Hi there, Thanks for reply. No, testing sites are not included in the training sample. I first use harmonizationLearn function to harmonize training data which has batch as 1-9 as I use data from 9 database, so each number for each data. And then applied learned combat_model model from training to harmonizationApply to testing data whose batch is as 1-3.

And after that I getting above mentioned error.

I found the below line in the document which pretty much explains why I am getting the error. “ Next, prepare the holdout data on which you will apply the model. This data must look exactly like the training data for harmonizationLearn, including the same number and order of covariates. If the holdout data contains a different number of sites, an error will be thrown.“

However, I would like to know in my case what would be the feasible way to perform data harmonisation. I have two CSV files, one for training and another for testing, and in each file has SITE name in number 1-9 for training and 1-3 for testing and there is also a Age colum in each file which I use as a covarites.

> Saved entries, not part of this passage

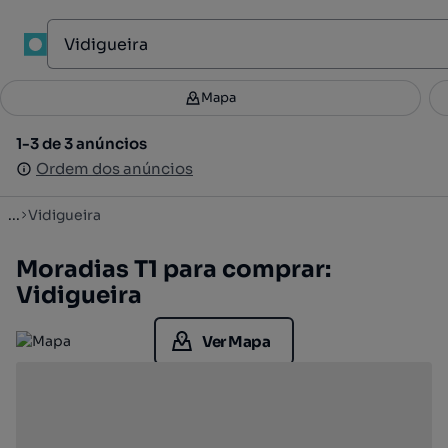
1
Mapa
Mapa
Filtros
Guardar pesquisa
3
1-3 de 3 anúncios
1-3 de 3 anúncios
Ordenar
Ordem dos anúncios
Ordem dos anúncios
...
Vidigueira
Moradias T1 para comprar:
Vidigueira
Ver Mapa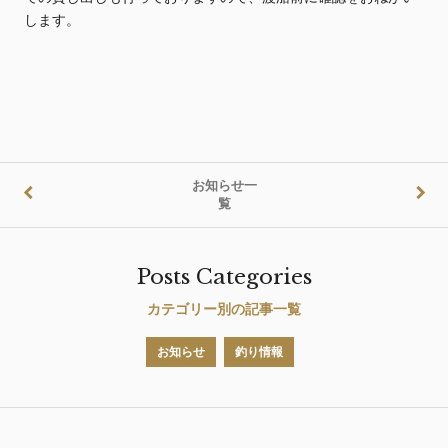
します。
お知らせ一
覧
Posts Categories
カテゴリー別の記事一覧
お知らせ
釣り情報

I wanted to know whether do I need to concatenation both file and apply harmonisation of them or do it separately.

rpomponio commented 2 months ago

This method is not designed to harmonize sites that are not part of the training data.

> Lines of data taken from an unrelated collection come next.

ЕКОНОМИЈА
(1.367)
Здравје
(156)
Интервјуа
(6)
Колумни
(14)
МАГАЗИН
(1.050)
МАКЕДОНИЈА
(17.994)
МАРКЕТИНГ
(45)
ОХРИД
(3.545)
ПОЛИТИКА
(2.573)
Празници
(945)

That said, you should be able to fix the error by including all sites in the training and testing sets. Typically, users will designate a subset of their data (i.e., healthy controls) to train the harmonization model. Then, they will apply the model to all data (i.e., patients and healthy controls).

If some of your sites only contain patients, then unfortunately this method will not be suitable. This is a known limitation of statistical harmonization methods and I am not aware of a method that appropriately addresses this situation.

I am going to close this issue, but please feel free to re-open it if you have further questions.